Context Abundant evidence links overweight and obesity with impaired health. However, controversies persist as to whether overweight and obesity have additional impact on cardiovascular outcomes independent of their strong associations with established coronary risk factors, eg, high blood pressure and high cholesterol level.

Objective To assess the relation of midlife body mass index with morbidity and mortality outcomes in older age among individuals without and with other major risk factors at baseline.

Design Chicago Heart Association Detection Project in Industry study, a prospective study with baseline (1967-1973) cardiovascular risk classified as low risk (blood pressure ≤120/≤80 mm Hg, serum total cholesterol level <200 mg/dL [5.2 mmol/L], and not currently smoking); moderate risk (nonsmoking and systolic blood pressure 121-139 mm Hg, diastolic blood pressure 81-89 mm Hg, and/or total cholesterol level 200-239 mg/dL [5.2-6.2 mmol/L]); or having any 1, any 2, or all 3 of the following risk factors: blood pressure ≥140/90 mm Hg, total cholesterol level ≥240 mg/dL (6.2 mmol/L), and current cigarette smoking.

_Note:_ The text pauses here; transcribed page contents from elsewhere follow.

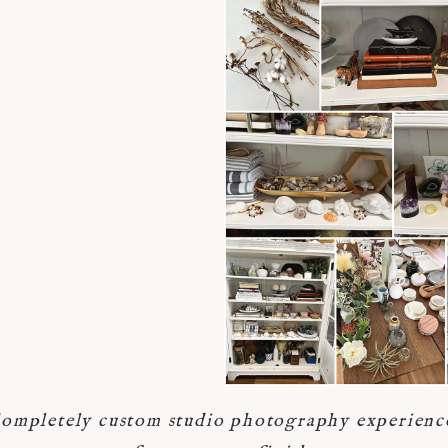
ompletely custom studio photography experienc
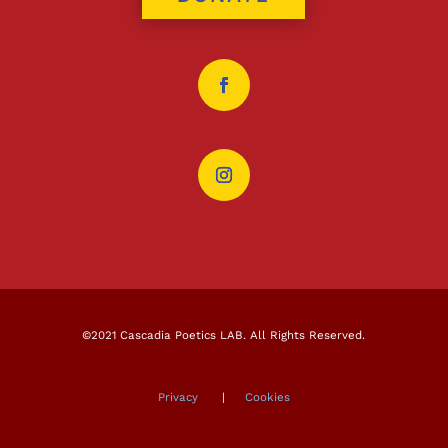
©2021 Cascadia Poetics LAB. All Rights Reserved.
Privacy
|
Cookies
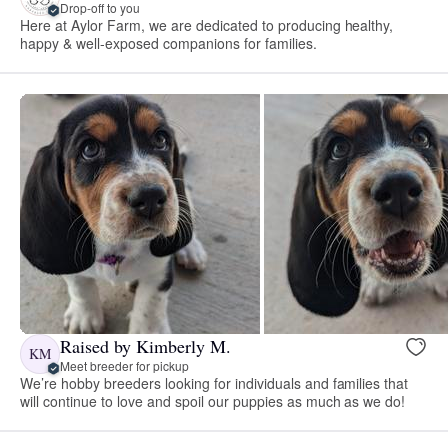
Drop-off to you
Here at Aylor Farm, we are dedicated to producing healthy,
happy & well-exposed companions for families.
Raised by Kimberly M.
KM
Meet breeder for pickup
We’re hobby breeders looking for individuals and families that
will continue to love and spoil our puppies as much as we do!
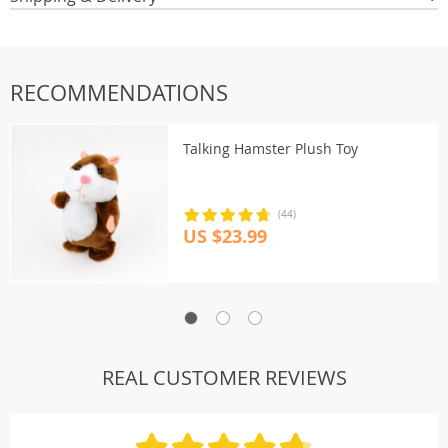
RECOMMENDATIONS
Talking Hamster Plush Toy
(44)
US $23.99
REAL CUSTOMER REVIEWS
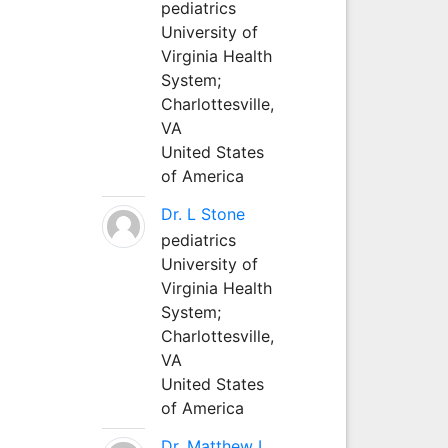
pediatrics
University of
Virginia Health
System;
Charlottesville,
VA
United States
of America
Dr. L Stone
pediatrics
University of
Virginia Health
System;
Charlottesville,
VA
United States
of America
Dr. Matthew L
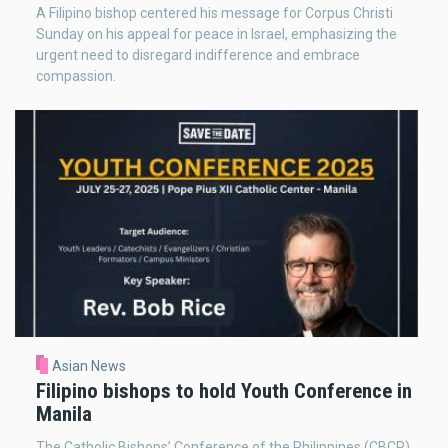
A Filipino bishop centered his message for Corpus Christi
Sunday on his appeal for peace in Israel, emphasizing the
urgent need to disregard indifference and embrace
compassion.
Asian News
Filipino bishops to hold Youth Conference in
Manila
The Catholic Bishops’ Conference of the Philippines (CBCP)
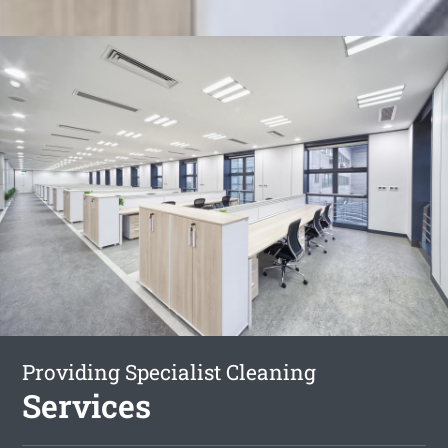
Providing Specialist Cleaning
Services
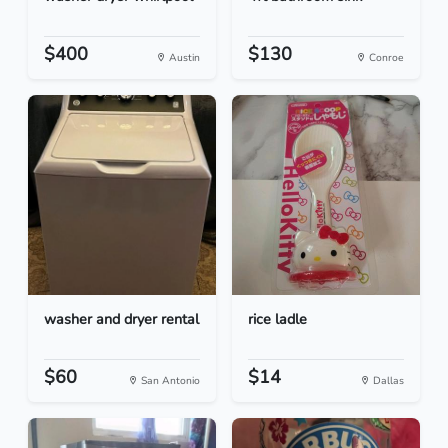
$400
$130
Austin
Conroe
washer and dryer rental
rice ladle
$60
$14
San Antonio
Dallas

Body mass index was classified as normal weight (18.5-24.9), overweight (25.0-29.9), or obese (≥30). Mean follow-up was 32 years.

Setting and Participants Participants were 17 643 men and women aged 31 through 64 years, recruited from Chicago-area companies or organizations and free of coronary heart disease (CHD), diabetes, or major electrocardiographic abnormalities at baseline.

Main Outcome Measures Hospitalization and mortality from CHD, cardiovascular disease, or diabetes, beginning at age 65 years.

Results In multivariable analyses that included adjustment for systolic blood pressure and total cholesterol level, the odds ratio (95% confidence interval) for CHD death for obese participants compared with those of normal weight in the same risk category was 1.43 (0.33-6.25) for low risk and 2.07 (1.29-3.31) for moderate risk; for CHD hospitalization, the corresponding results were 4.25 (1.57-11.5) for low risk and 2.04 (1.29-3.24) for moderate risk. Results were similar for other risk groups and for cardiovascular disease, but stronger for diabetes (eg, low risk: 11.0 [2.21-54.5] for mortality and 7.84 [3.95-15.6] for hospitalization).

Conclusion For individuals with no cardiovascular risk factors as well as for those with 1 or more risk factors, those who are obese in middle age have a higher risk of hospitalization and mortality from CHD, cardiovascular disease, and diabetes in older age than those who are normal weight.